En course à pied, tout ne se passe pas toujours comme prévu. Parfois, on arrive sur la ligne de départ de la course dans les meilleures dispositions possibles. Parfois, les sensations sont mauvaises et on peut passer totalement à côté d’un objectif. C’est l’école de l’humilité, de la patience et de la résilience : je l’ai appris au fil du temps. Il ne s’agit que d’un sport, d’un loisir… Mais pourtant, on peut s’impliquer dans son sport avec passion, quel que soit son niveau de pratique. La course à pied fait partie de ma vie depuis quelques années maintenant, et cela a indubitablement contribué à faire de moi une personne plus épanouie et en meilleure santé. J’aime m’impliquer à cent pour cent dans ce que je fais, alors je prends à cœur chacune des réussites… mais aussi chacun des échecs !

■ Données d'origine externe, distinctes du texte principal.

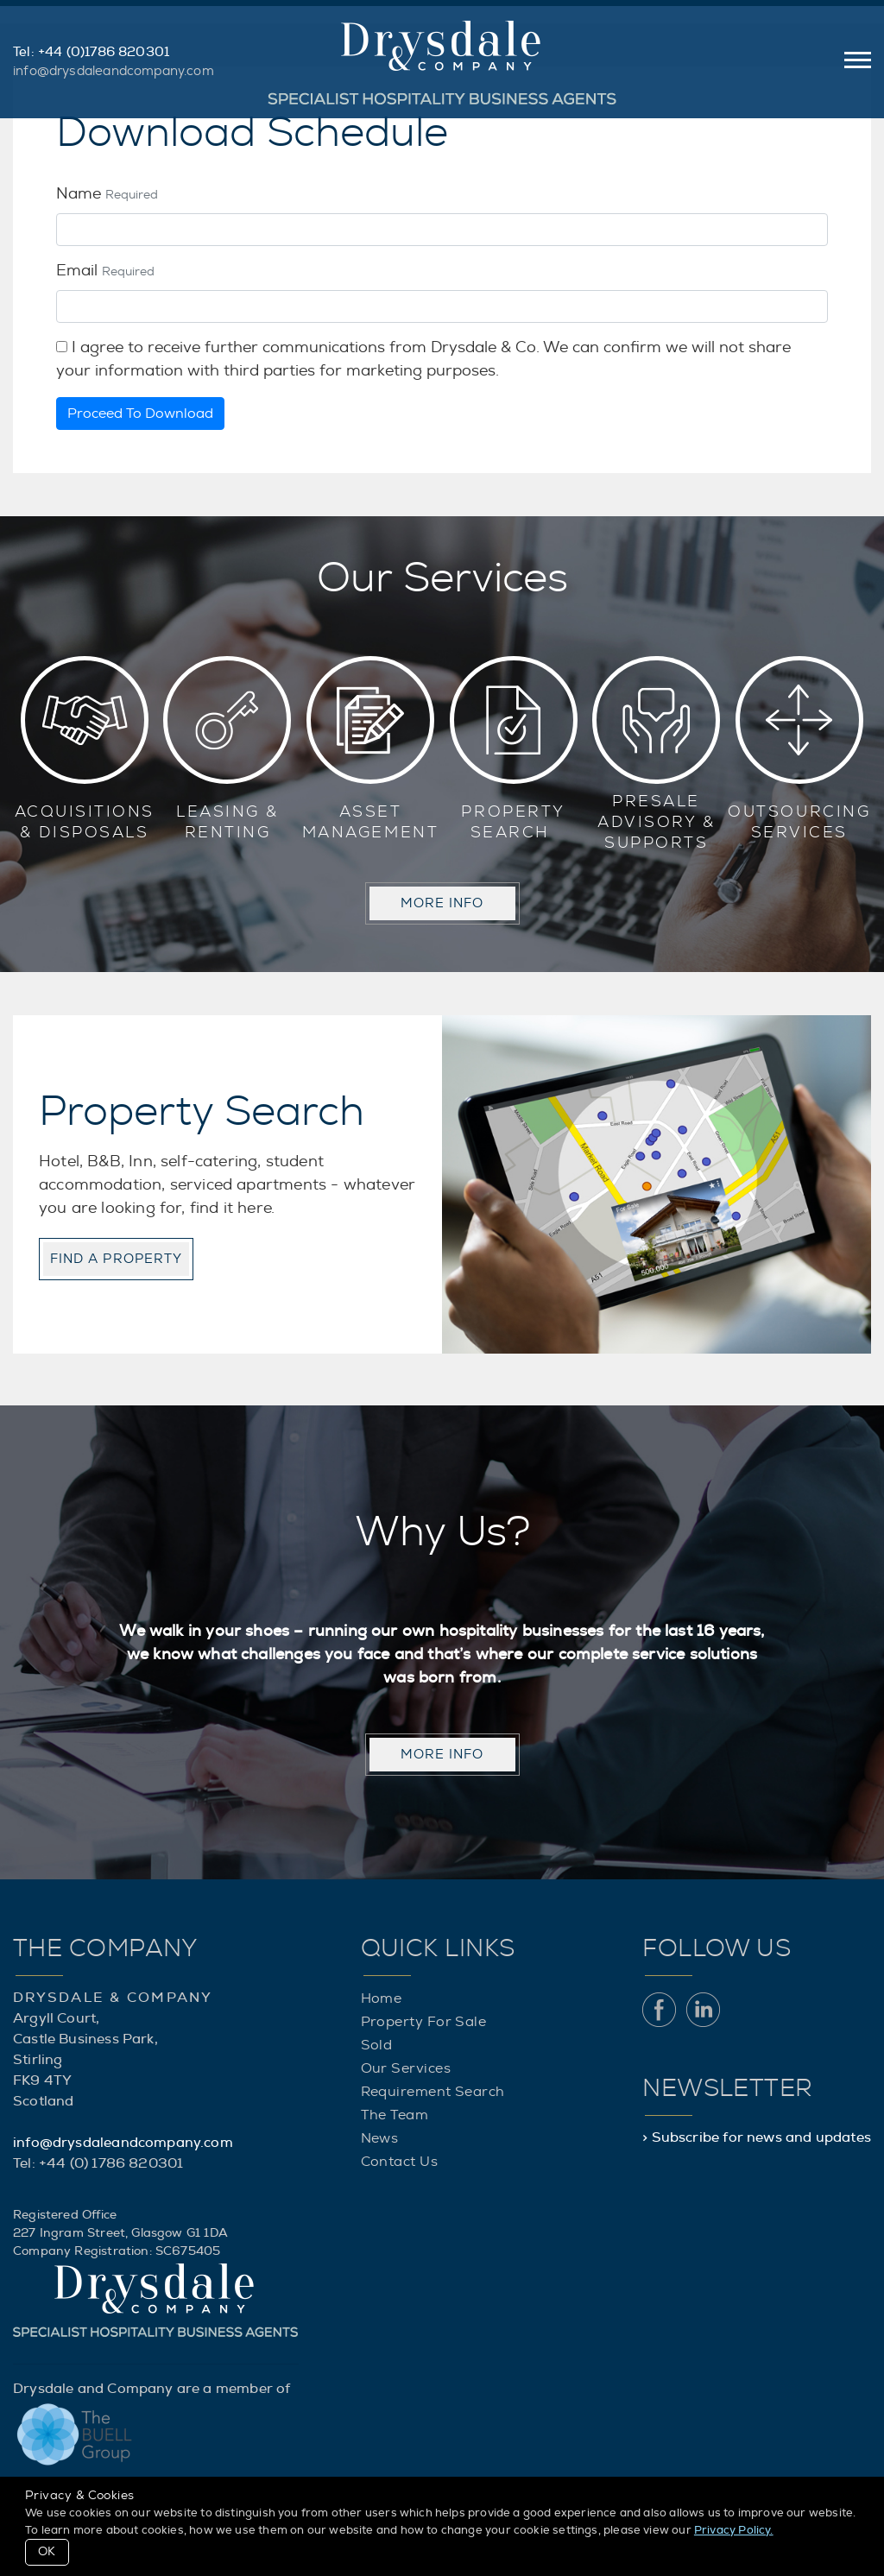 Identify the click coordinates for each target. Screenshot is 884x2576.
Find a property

L’année dernière, j’avais participé au semi-marathon de Reims. Malheureusement, j’en garde un mauvais souvenir car la course s’est très mal passée. Cette année, je suis venue prendre ma revanche sur l’événement, et fabriquer des souvenirs plus heureux !
Retour sur l’édition 2018
En 2018, je suis arrivée sur la ligne de départ dans un grand état de fatigue. Un peu surmenée, en manque de sommeil chronique, deux nuits presque blanches dans les pattes… J’étais également très prise par mon travail et les préparatifs de mon mariage. Clairement, je n’étais pas dans les meilleures dispositions. Les entraînements ne s’étaient pas non plus tous bien passés, et cela aurait dû m’alerter. Pendant les fractionnés courts, j’avais souvent la sensation de courbatures, de jambes lourdes, comme si le moteur n’avait plus d’essence. Avec le recul, je pense que je manquais de fer et de magnésium, car ces sensations ont disparu dès que je me suis complémentée.

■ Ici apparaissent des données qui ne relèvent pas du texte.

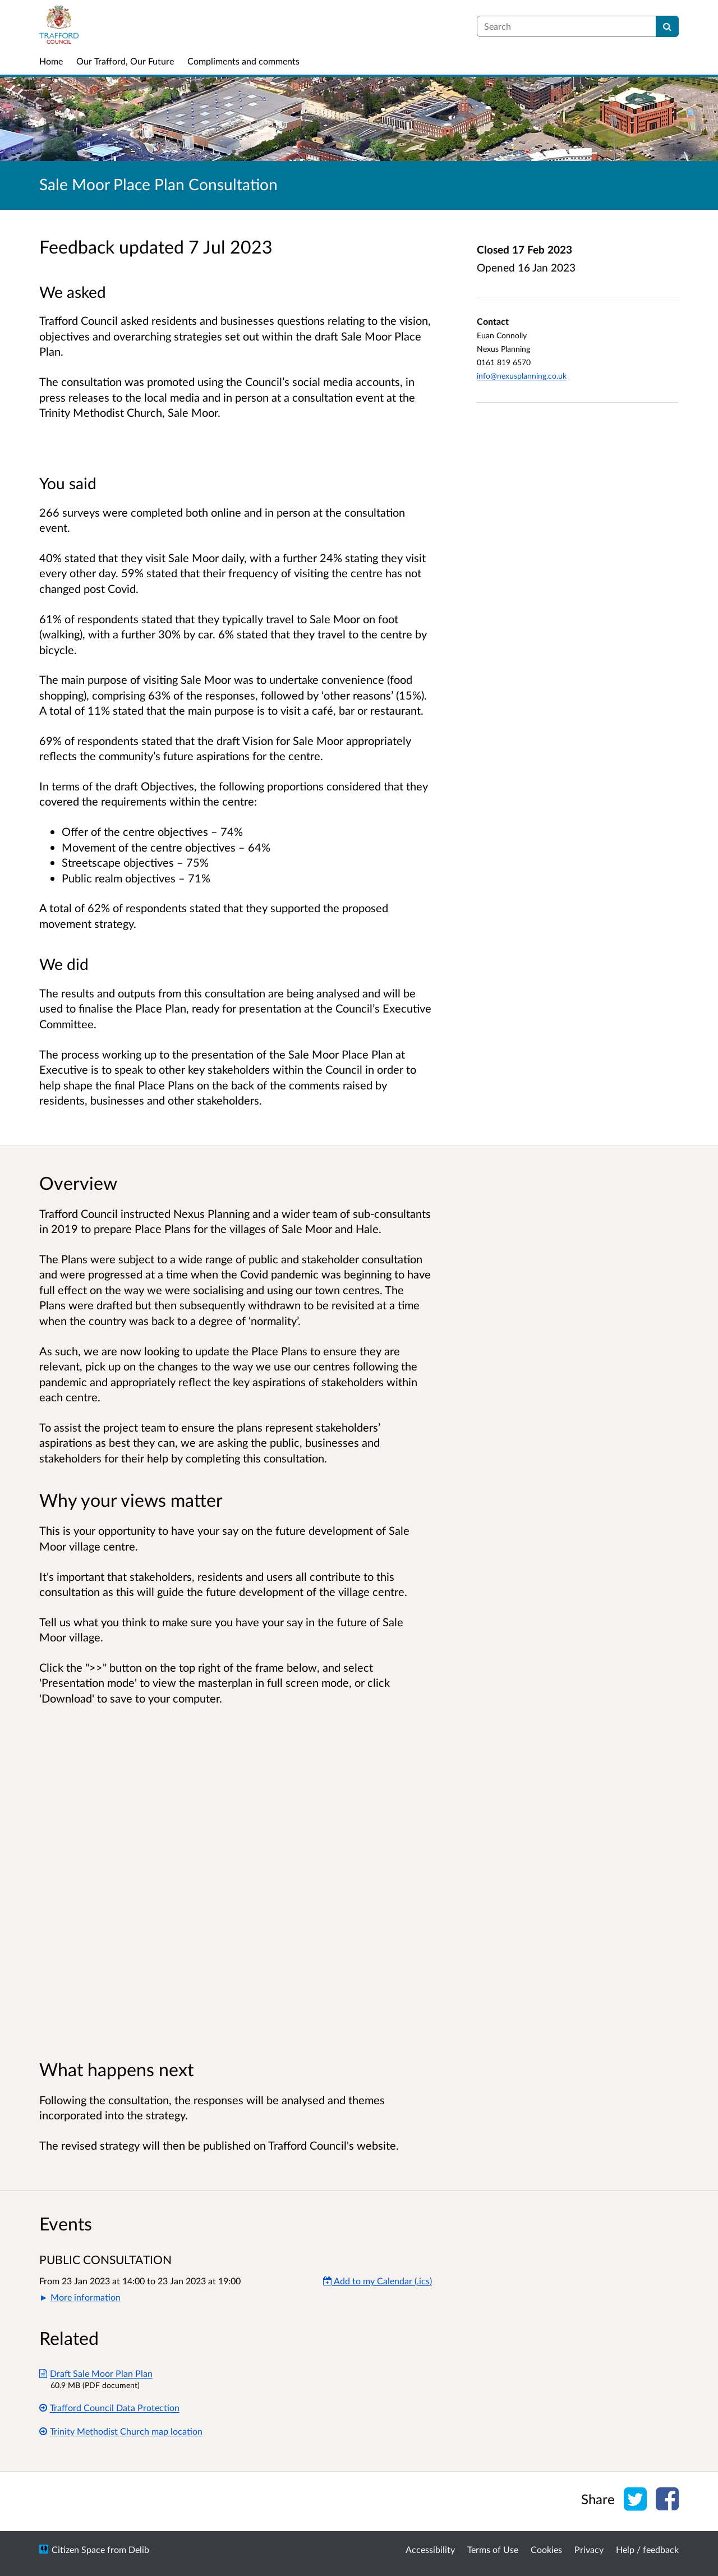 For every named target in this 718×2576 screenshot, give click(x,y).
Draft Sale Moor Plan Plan (96, 2373)
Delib (138, 2549)
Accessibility (430, 2549)
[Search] (667, 26)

Lorsque j’ai pris le départ de la course, j’ai senti très vite que quelque chose n’allait pas. Les jambes tournaient, mais le cœur n’y était pas. Je me suis vite sentie en dehors de ma course, et les pensées négatives ont commencé à affluer dès les premiers kilomètres. Je tenais sans grande difficulté l’allure prévue, mais j’ai réalisé que j’étais incapable de courir une telle distance ce jour là. Après 5 kilomètres, ma respiration s’est coupée d’un coup, comme si la panique m’envahissait. J’ai tenté de reprendre sur une allure plus douce, mais le mental avait déjà abandonné. Un kilomètre plus loin, j’ai mis le clignotant, préférant arrêter les frais avant de me blesser.
J’ai très mal vécu cet abandon. Pas tellement à cause de la course ratée : cela m’arrive de temps en temps, et je le prends toujours avec philosophie. Mais plutôt à cause de l’immense frustration engendrée par la fatigue et mon incapacité à joindre les deux bouts. Courir, c’est que j’aime faire de mon temps libre. Mon état de santé de l’époque ne me le permettait plus (au niveau souhaité), et cela a été difficile à encaisser.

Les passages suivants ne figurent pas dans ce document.